* _Task to carry out_: The answer should be an exact repeat of the stretch of material below from the line containing "powerful asset for" through the line containing "workflows using natural".

* _Provided entries_:
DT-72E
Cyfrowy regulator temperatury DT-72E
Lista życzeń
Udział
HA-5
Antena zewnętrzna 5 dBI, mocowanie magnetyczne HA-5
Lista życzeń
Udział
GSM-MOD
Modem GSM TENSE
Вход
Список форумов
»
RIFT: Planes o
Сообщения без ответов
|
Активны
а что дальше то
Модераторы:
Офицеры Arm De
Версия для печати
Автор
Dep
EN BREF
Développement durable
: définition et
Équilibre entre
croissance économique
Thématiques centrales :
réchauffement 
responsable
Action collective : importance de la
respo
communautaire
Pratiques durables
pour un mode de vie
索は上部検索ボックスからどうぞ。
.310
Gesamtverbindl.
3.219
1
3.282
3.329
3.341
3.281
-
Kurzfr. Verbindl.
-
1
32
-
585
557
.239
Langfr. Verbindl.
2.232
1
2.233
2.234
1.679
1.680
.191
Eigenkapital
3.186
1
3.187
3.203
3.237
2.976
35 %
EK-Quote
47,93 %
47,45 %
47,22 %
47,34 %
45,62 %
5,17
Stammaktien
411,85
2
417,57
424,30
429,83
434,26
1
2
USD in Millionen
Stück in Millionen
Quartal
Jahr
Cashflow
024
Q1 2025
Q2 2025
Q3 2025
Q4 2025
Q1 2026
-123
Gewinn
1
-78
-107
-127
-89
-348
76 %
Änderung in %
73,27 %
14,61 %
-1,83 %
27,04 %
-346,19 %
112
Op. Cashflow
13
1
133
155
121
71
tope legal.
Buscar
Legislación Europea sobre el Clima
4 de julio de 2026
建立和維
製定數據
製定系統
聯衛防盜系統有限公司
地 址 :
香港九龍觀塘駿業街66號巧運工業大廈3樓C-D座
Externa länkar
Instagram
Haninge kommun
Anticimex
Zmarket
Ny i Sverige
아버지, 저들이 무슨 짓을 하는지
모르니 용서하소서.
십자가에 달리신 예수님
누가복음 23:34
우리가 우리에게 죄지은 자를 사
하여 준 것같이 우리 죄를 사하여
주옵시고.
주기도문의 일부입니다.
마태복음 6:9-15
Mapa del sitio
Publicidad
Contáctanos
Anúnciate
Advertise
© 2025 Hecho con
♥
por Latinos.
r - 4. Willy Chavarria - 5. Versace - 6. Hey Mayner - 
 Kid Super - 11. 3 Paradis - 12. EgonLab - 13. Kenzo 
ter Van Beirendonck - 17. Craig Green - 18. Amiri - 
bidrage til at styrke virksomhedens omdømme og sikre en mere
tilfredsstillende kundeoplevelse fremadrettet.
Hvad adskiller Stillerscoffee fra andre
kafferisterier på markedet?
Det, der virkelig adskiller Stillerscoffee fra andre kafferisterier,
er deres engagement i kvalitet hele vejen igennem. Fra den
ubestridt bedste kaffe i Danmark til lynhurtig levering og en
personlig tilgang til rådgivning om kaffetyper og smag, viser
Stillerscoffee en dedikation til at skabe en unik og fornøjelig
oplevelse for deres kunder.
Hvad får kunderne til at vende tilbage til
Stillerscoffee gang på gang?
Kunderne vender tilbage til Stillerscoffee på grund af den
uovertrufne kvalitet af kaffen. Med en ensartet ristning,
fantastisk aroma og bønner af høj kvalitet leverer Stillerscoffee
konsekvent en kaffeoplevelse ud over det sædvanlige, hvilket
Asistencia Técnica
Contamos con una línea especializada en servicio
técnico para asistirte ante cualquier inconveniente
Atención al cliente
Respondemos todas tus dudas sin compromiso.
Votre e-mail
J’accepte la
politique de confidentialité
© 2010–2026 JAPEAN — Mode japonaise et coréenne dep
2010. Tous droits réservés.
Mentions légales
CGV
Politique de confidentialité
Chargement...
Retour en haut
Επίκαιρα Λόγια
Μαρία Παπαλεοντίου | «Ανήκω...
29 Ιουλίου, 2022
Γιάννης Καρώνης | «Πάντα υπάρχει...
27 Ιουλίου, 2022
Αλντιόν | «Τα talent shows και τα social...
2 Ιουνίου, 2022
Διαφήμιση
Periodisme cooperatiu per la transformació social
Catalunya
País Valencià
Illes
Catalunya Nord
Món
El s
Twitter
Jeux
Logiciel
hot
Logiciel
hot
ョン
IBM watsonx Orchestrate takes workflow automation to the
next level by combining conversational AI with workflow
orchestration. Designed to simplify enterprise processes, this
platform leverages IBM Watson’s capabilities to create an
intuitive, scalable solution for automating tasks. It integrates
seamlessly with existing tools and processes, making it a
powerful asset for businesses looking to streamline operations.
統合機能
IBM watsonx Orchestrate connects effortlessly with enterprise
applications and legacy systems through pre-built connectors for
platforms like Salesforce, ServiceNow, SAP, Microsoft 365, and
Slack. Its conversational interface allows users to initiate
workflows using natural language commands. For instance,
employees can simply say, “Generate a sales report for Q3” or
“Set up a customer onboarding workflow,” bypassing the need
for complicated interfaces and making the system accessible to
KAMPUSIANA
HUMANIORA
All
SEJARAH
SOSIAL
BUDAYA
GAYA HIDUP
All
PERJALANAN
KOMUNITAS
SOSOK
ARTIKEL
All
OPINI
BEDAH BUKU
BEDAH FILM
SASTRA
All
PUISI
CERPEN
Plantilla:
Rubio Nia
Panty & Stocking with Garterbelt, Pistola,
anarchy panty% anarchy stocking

* _Response to this task_:
powerful asset for businesses looking to streamline operations.
統合機能
IBM watsonx Orchestrate connects effortlessly with enterprise
applications and legacy systems through pre-built connectors for
platforms like Salesforce, ServiceNow, SAP, Microsoft 365, and
Slack. Its conversational interface allows users to initiate
workflows using natural language commands. For instance,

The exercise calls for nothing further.